After digging into file permissions, restarting courier-imap, and anything else I could think of, I was getting puzzled. Then a fellow sysadmin noticed that time time on the box was way off:

mail:~# date
Wed Jan  7 04:09:17 MST 1925

I corrected that and it imap suddenly started working again. I wish that courier-imap would have given a little more descriptive error message, but glad that it was nothing difficult to fix.

Disabling dmraid (fakeraid) on CentOS 5

I recently installed CentOS 5 on a server with a Promise PDC20621 SATA Raid card in it (according to lspci). This particular card, of course, is a FAKE raid device, meaning that the physical card is nothing more than a regular SATA controller, and they provide drivers that emulate RAID functionality. This is supposed to be useful for Windows users that don’t have a native software raid service available, but it is kindof useless for Linux since most distros provide md for creating a software raid device.

When trying to create a new software raid array, I would get a bunch of errors about the devices being busy, like this:

[root@www ~]#  mdadm --create --verbose /dev/md0 --level=5 --raid-devices=4 /dev/sda1 /dev/sdb1 /dev/sdc1 /dev/sdd1
mdadm: layout defaults to left-symmetric
mdadm: chunk size defaults to 64K
mdadm: Cannot open /dev/sda1: Device or resource busy
mdadm: Cannot open /dev/sdb1: Device or resource busy
mdadm: Cannot open /dev/sdc1: Device or resource busy
mdadm: Cannot open /dev/sdd1: Device or resource busy

lsof didn’t show any processes that were using these files, and it took a little while to finally find out that ‘dmraid’ was the culprit. dmraid is the linux driver for fake raid controllers like the Promise FastTrak and nVidia on-board SATA controllers.

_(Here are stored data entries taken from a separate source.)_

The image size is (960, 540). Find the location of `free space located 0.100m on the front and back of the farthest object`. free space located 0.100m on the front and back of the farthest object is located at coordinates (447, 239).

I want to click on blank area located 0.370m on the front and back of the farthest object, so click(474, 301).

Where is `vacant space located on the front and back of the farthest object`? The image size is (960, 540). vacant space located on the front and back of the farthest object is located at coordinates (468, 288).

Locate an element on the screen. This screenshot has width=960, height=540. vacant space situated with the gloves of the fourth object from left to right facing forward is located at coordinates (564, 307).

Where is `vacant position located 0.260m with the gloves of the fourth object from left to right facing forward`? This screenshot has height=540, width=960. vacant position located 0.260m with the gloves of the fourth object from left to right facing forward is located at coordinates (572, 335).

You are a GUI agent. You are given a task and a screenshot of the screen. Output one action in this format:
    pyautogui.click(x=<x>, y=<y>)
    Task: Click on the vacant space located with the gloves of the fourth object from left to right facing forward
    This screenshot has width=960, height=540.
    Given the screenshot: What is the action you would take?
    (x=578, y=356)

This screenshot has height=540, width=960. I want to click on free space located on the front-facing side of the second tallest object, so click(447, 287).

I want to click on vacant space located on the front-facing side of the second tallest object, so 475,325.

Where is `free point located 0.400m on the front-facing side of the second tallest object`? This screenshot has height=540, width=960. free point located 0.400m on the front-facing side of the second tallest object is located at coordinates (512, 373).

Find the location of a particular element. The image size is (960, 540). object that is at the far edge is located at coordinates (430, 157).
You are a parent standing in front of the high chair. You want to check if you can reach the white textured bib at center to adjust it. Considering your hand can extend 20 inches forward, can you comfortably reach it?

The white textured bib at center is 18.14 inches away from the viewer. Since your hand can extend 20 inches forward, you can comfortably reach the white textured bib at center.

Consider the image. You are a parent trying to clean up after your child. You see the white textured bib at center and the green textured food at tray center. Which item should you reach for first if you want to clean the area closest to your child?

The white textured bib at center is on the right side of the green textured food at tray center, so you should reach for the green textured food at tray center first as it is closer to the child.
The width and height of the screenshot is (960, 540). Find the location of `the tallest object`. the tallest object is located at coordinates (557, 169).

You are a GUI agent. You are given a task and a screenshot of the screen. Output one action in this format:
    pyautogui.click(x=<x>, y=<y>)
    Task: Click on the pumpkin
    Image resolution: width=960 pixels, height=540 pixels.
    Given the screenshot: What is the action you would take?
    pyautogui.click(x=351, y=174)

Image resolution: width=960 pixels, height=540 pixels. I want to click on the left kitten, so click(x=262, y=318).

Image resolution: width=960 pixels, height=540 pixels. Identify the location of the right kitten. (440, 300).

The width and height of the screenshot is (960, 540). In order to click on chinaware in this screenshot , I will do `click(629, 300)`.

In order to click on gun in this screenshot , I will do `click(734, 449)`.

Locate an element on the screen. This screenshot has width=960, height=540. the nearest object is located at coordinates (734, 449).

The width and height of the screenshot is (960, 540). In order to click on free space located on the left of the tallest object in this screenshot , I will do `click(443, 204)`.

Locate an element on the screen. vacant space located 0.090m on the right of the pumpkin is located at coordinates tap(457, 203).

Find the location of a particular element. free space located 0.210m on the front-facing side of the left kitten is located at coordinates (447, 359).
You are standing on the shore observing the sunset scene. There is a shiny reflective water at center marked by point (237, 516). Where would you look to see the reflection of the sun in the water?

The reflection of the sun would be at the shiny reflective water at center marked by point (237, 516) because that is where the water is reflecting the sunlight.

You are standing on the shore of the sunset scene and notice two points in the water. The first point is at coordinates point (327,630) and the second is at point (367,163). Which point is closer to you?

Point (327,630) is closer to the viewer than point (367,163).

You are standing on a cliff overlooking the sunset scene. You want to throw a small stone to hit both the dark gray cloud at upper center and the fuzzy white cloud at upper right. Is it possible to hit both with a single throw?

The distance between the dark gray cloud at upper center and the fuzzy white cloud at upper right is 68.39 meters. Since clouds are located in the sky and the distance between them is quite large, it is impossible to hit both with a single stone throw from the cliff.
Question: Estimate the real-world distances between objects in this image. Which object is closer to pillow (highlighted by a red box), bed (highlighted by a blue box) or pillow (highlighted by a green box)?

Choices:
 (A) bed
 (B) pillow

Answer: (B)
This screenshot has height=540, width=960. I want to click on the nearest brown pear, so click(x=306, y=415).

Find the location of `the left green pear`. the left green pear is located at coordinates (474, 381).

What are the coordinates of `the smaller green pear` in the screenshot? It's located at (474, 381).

From what I could tell, it is loaded from initrd and automatically attaches itself to any partitions that are of type ‘fd’ (Linux raid autodetect).

After a few hours of googling for answers, I had become pretty familiar with the topic. Many of the search results were from people trying to get mdraid working for these devices before it was stable and widely included in distros.

Unfortunately, it looks like the default CentOS 5 install has the dmraid drivers built into the initrd, and there was no way to disable it from taking control of the drives. I tried looking for an argument to pass to the kernel to disable dmraid support, but couldn’t find anything. A few of the posts and emails that I came across on the subject suggested removing the ‘dmraid’ package, and a few people appeared to have some success with that. But when I tried a ‘yum erase dmraid’ on my box, it wanted to remove the kernel, which would probably be bad.

After a little more searching, I found that mkinitrd had an option to rebuild the initrd without dmraid support. The was an upgrade available for my kernel, so I did a ‘yum update’ to install a new one, which also gave me one to fall-back to if this didn’t work. Once the new kernel was running, I installed the ‘kernel-devel’ and ‘kernel-headers’ packages to pull down some necessary headers, then ran this command to create a new initrd without the troublesome dmraid drivers:

mkinitrd --omit-dmraid /boot/NO_DMRAID_initrd-2.6.18-8.1.6.el5.img 2.6.18-8.1.6.el5

Then, simply change /etc/grub.conf to create an option that pointed to my new initrd. My /etc/grub.conf looks like this:

default=0
timeout=5
splashimage=(hd0,0)/grub/splash.xpm.gz
hiddenmenu

## My new non-dmraid boot option
title CentOS (2.6.18-8.1.6.el5) WITHOUT DMRAID GARBAGE
  root (hd0,0)
  kernel /vmlinuz-2.6.18-8.1.6.el5 ro root=/dev/hda1
  initrd /NO_DMRAID_initrd-2.6.18-8.1.6.el5.img
## The regular option
title CentOS (2.6.18-8.1.6.el5)
  root (hd0,0)
  kernel /vmlinuz-2.6.18-8.1.6.el5 ro root=/dev/hda1
  initrd /initrd-2.6.18-8.1.6.el5.img
## My working backup option:
title CentOS (2.6.18-8.el5)
  root (hd0,0)
  kernel /vmlinuz-2.6.18-8.el5 ro root=/dev/hda1
  initrd /initrd-2.6.18-8.el5.img

Now, I just rebooted off the first option, and it didn’t load all of the dmraid junk. I can now access the partitions without the ‘resource busy’ problem, and create a software raid array like I’m used to.